# Forum Learning Russian Language Grammar and Vocabulary  Mister in Russian?

## Culturist

Dear natives, 
I would like to know what mister in Russian is? Please post your answer in cyrillic letters and transcripted. 
Thank you.

----------


## Guin

> Dear natives, 
> I would like to know what mister in Russian is? Please post your answer in cyrillic letters and transcripted. 
> Thank you.

 mister - господин (gaspadin)
missis - госпожа (gaspazha)

----------


## Friendy

"Мистер" - when spoken about English-speaking people

----------


## Propp

When you want to adress to someone Russian in Russian in a polite manner, you'd better call him or her with their full name AND patronymic:
- Здравствуйте, Мария Владимировна!
- Давно не видел вас, Иван Фёдорович. 
These are analogues of:
- Good morning, Mrs. Brown!
- I haven't seen you for so long, Mr. Johnson.

----------


## Vincent Tailors

Yeah, "господин" sounds weird in direct addressing.

----------


## Оля

> Yeah, "господин" sounds weird in direct addressing.

 Да, в этом даже слышится что-то оскорбительное   ::

----------


## Guin

[quote=Оля] 

> Yeah, "господин" sounds weird in direct addressing.

 Да, в этом даже слышится что-то оскорбительное   :: [/quote:n9g0eu38] 
Смотря в каких обстоятельствах, в деловой официальной обстановке звучит вполне нормально, но в целом - да, есть что-то такое. Но, думаю, со временем этот негативный налёт пропадёт, так как он не более, чем наследие социализма. Например, если 15 лет назад, обращение "господа" резало слух, а "товарищи" было сов. привычным, то сейчас положение диаметрально поменялось. А вот чего бы мне действительно хотелось, так это возвращения обращений "сударь" и "сударыня".

----------


## Оля

> А вот чего бы мне действительно хотелось, так это возвращения обращений "сударь" и "сударыня".

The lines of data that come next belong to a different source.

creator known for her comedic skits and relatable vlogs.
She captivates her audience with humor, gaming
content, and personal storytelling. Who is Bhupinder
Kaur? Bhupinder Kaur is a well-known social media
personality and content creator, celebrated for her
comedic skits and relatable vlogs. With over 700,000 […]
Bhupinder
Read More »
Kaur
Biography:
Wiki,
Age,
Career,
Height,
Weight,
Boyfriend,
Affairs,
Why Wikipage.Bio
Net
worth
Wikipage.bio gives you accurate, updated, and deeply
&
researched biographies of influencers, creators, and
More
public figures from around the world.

 А еще - "барышня"   ::   ::

----------


## Guin

> А еще - "барышня"

 Красивое слово, но вряд ли приживётся - уж слишком "старорежимное".  ::   Да и тенденция такая в совр. мире, что из девочек все сразу норовят в женщин переквалифицироваться...   ::  То есть в тех же "сударынь" и "госпожей" (понятия не имею, как это слово будет в род.падеже).  А "барышня" - это всё же аналог "miss", "Fr

----------


## Оля

::   ::   ::

----------


## DagothWarez

А мне нравится – “*Женщина*, вас здесь не стояло...”

----------


## Wowik

> "Мистер" - when spoken about English-speaking people

 "Мистер" - sometimes when spoken about people from any foreign (especialy Western ["capitalist(ic)"]) countries. 
"Месье" - sometimes when spoken about French-speaking people. 
"Пан" - sometimes when spoken about about Polish/Czech/Ukranian/Belorussian-speaking people. (Belarussian - now only when speaking about members of opposition)

----------


## Amaranta

> "Пан" - sometimes when spoken about about Polish/Ukranian/Belorussian-speaking people. (Belarussian - now *only when speaking about members of opposition*)

 Interesting...

----------


## Wowik

Checz people also! http://www.rosbalt.ru/2006/05/26/252486.html

----------


## Wowik

> Originally Posted by Wowik  "Пан" - sometimes when spoken about about Polish/Ukranian/Belorussian-speaking people. (Belarussian - now *only when speaking about members of opposition*)   Interesting...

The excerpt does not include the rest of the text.